# Tecumseh Throttle and Governor Links



## Adamoracer (Feb 22, 2010)

Hey All, working on an old Wheel Horse tractor that I was using as a snow plow, the engine was changed out years ago to a military motor of similar size, I had to re-install the original engine because of a blown cam shaft on the army one (almost rebuilt just finishing up work on the carburetor). Anyway I realize now that the linkages were never assembled correctly (probably the reason the cam blew in the other engine). I researched in the Tecumseh Handbook and found the correct setup for my machine, I just had a question about where the throttle linkage is supposed to go and how long (and tension) the spring connecting the throttle body to that swing arm should have. I drew a blue line indicating the throttle cable on the image, is it an accurate assumption of where its supposed to hook up? I was going to use a spring from a scrap engine and just cut it down to correct length unless someone knows a part number off hand or similar spring. Probably would be helpful to know which holes on the throttle body the link and spring should attach to as well, I'm assuming the counterclockwise most one?

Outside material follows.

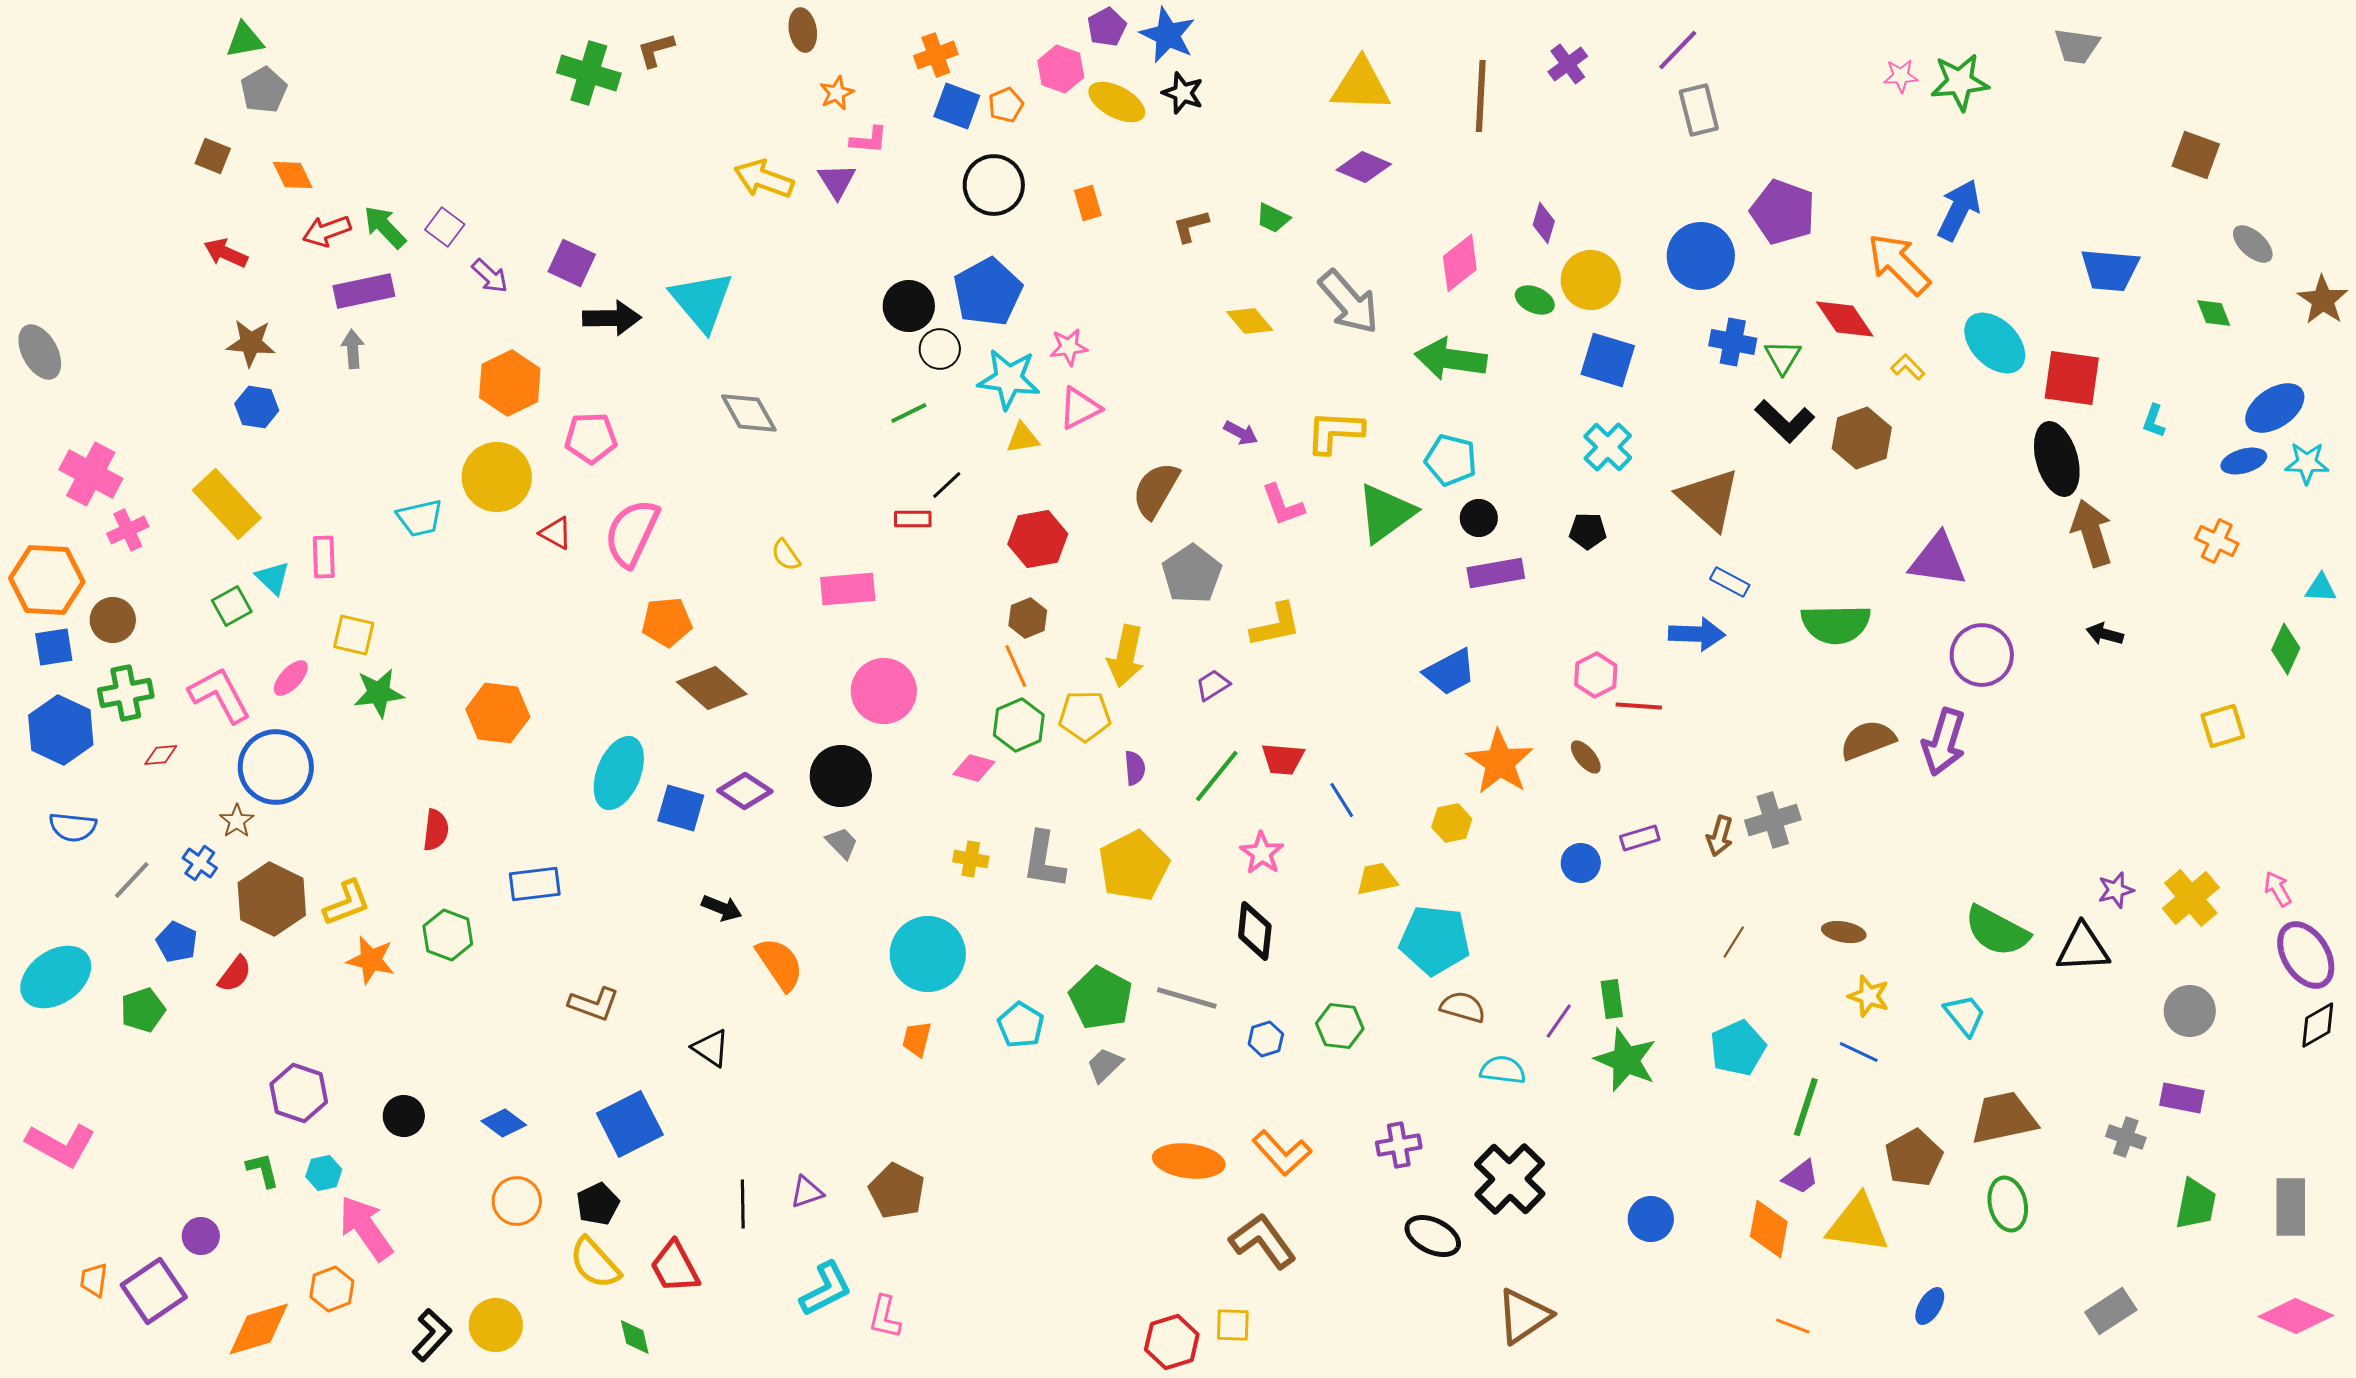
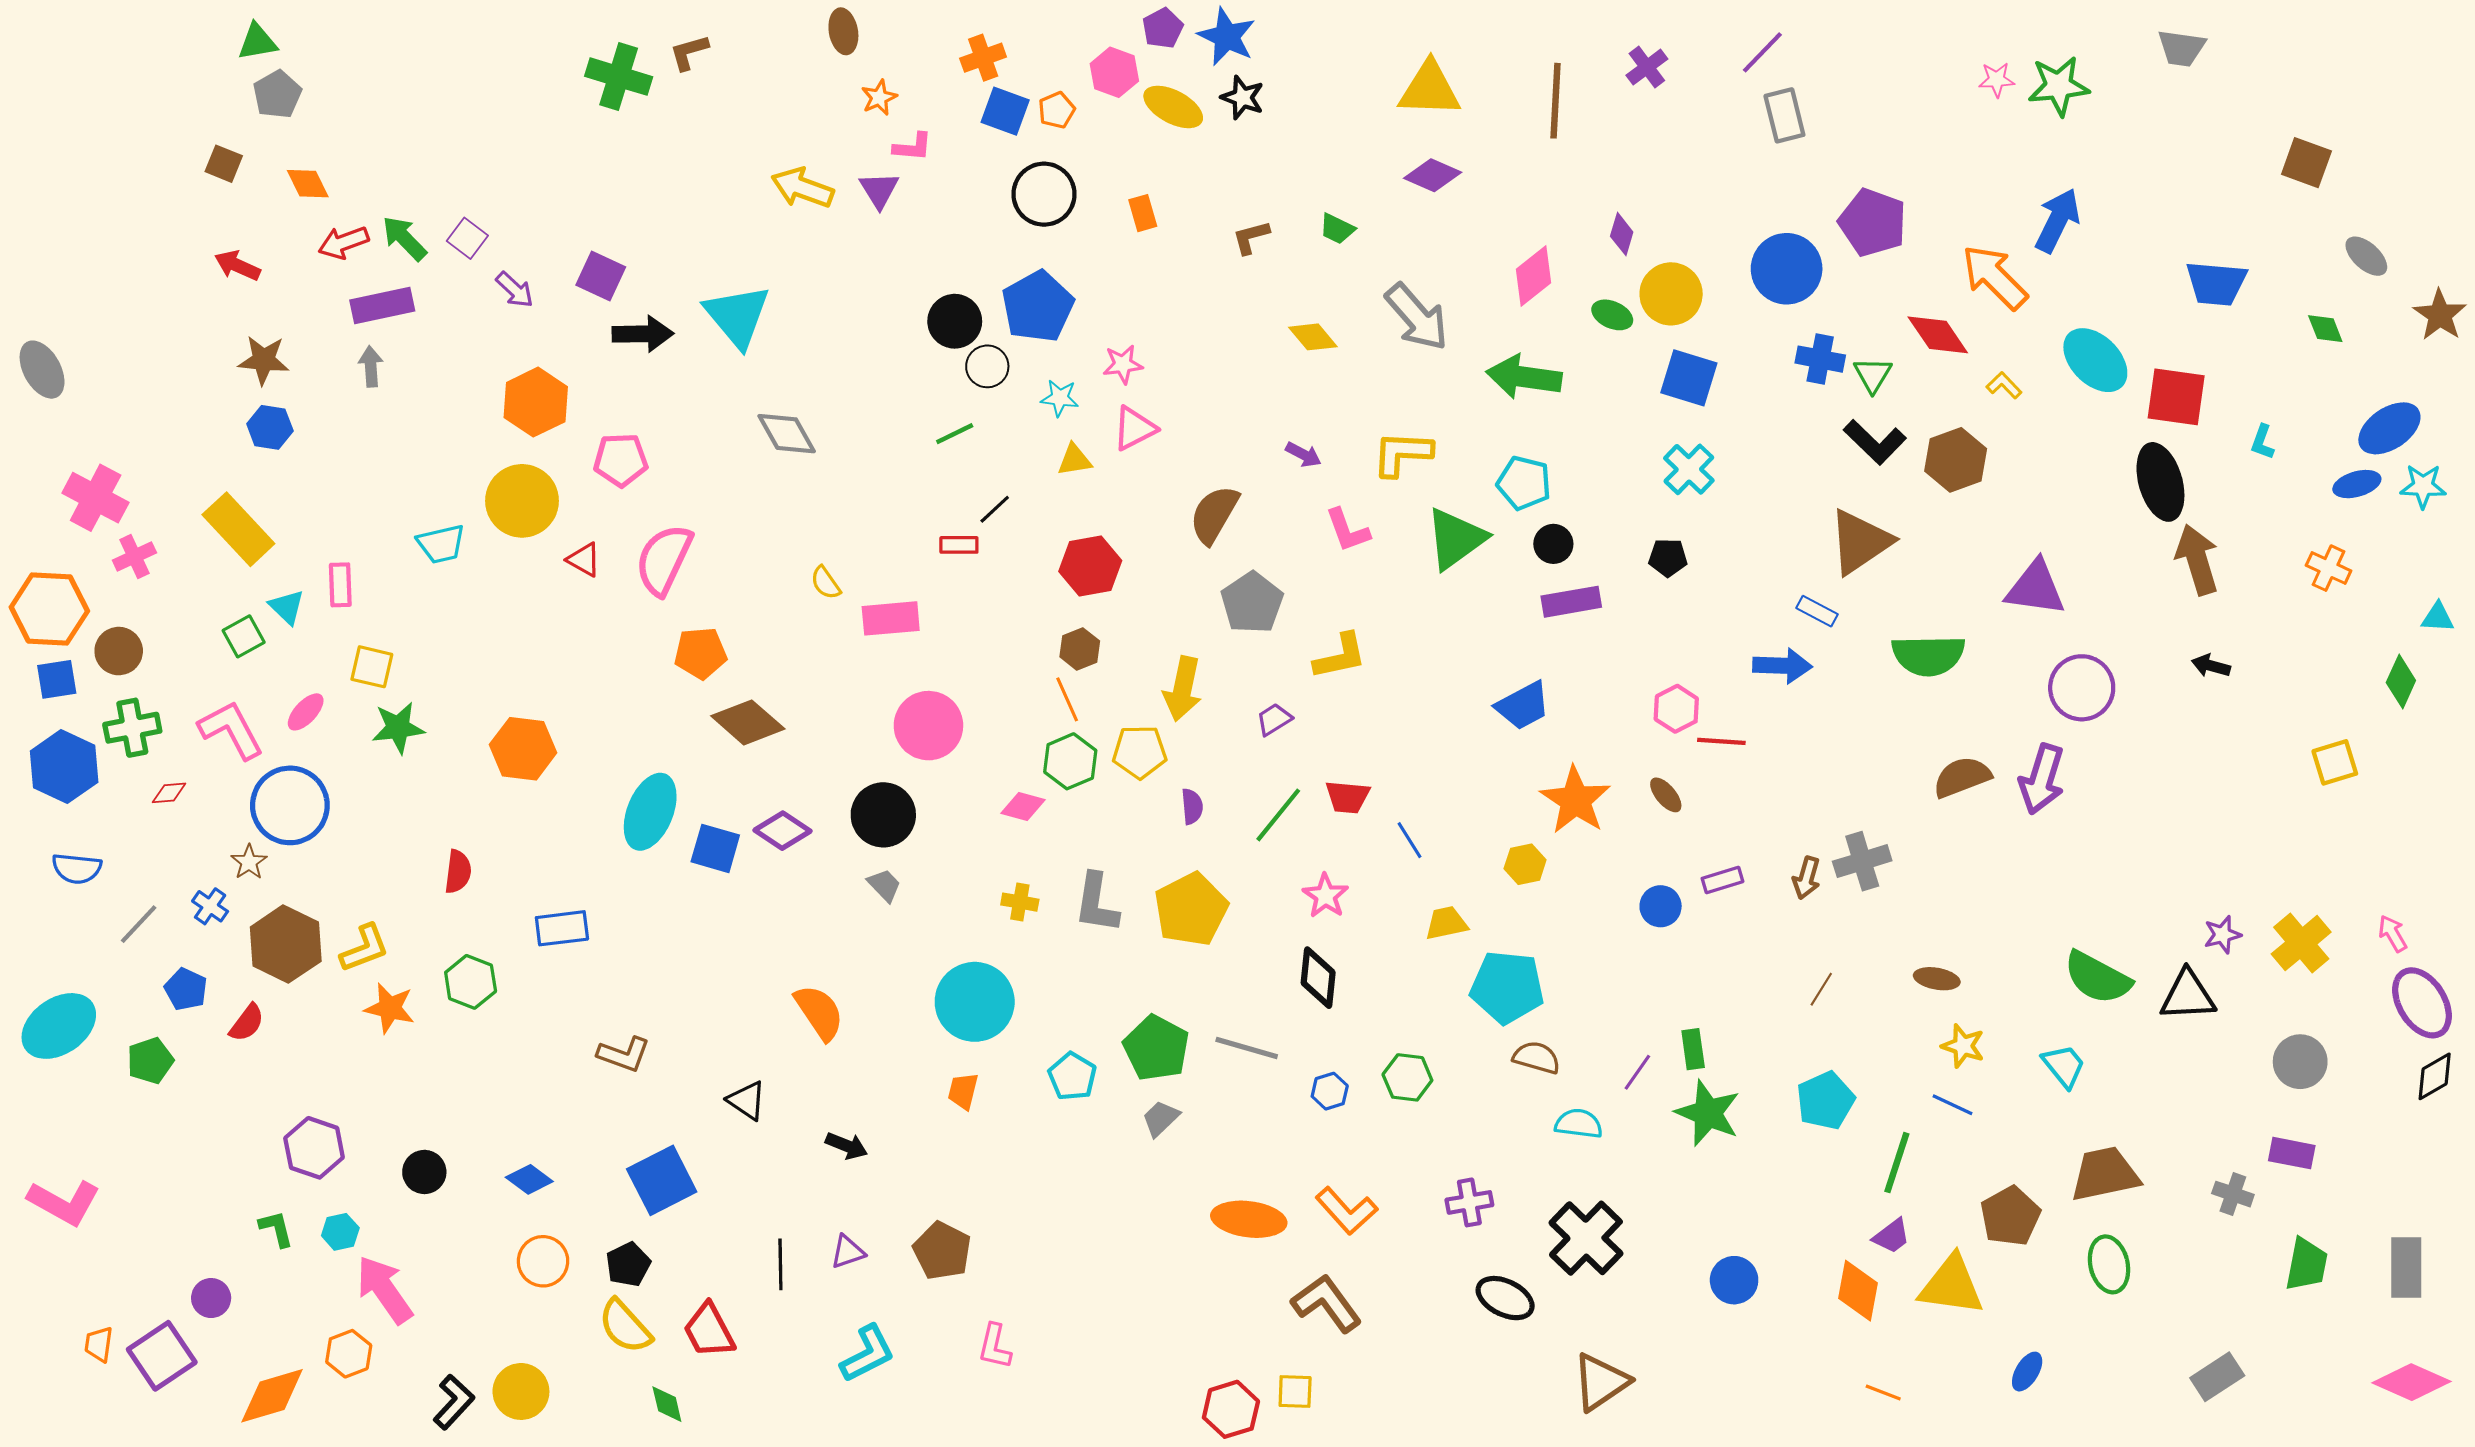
cyan star: (1009, 379) -> (1060, 398), size x0.6
brown triangle: (1709, 499) -> (1860, 542), moved, turned 44
black arrow: (722, 908) -> (847, 1146), moved
pink L-shape: (885, 1317) -> (995, 1346), moved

Any notes or tips would be much appreciated! Thanks! :thumbsup:


----------



## paulr44 (Oct 14, 2008)

Ok, the blue circle you've drawn is where the throttle cable is supposed to hook up.
Just above the high-speed RPM adj. screw is a cable clamp for the t-cable.
If you're missing (which I gather both) either the link from the governor arm to the carb. or the spring, you'll need to get OEM ones else it may not operate properly with regard to governor response or in proper RPM zone. The link you _could_ actually make by moving both the gov. arm and throttle plate in the same direction and measure the distance between holes to find the link length, and use a piece of throttle cable and make z-bends, and after installing it perform a governor static adjustment per the manual you have. The spring is not something you can substitute accurately.

You should have engine numbers on that motor, such as HH100 or something like that, which will enable you to get accurate part numbers for the spring and link.
IF YOU don't have engine numbers, post the Wheel Horse model & serial and I can look it up on Toro's dealer site, which often has orig. supplied engine model & spec. for models.


----------



## Adamoracer (Feb 22, 2010)

Thanks Paulr, I actually had the gov link and was able to find a spring that worked off some old equipment and repurposed it. The rpm now stays very stable through the power bands after a few tweaks. I may actually try the alternate method and use a piece of throttle cable in between the arm and the carb, just to make the throttle a little more responsive, but i'll wait till we get some snow to try it out first. 

It sure beats the throttle directly hooked up to the carb like it was, where I had little mid range control - it was either idle or full bore!


----------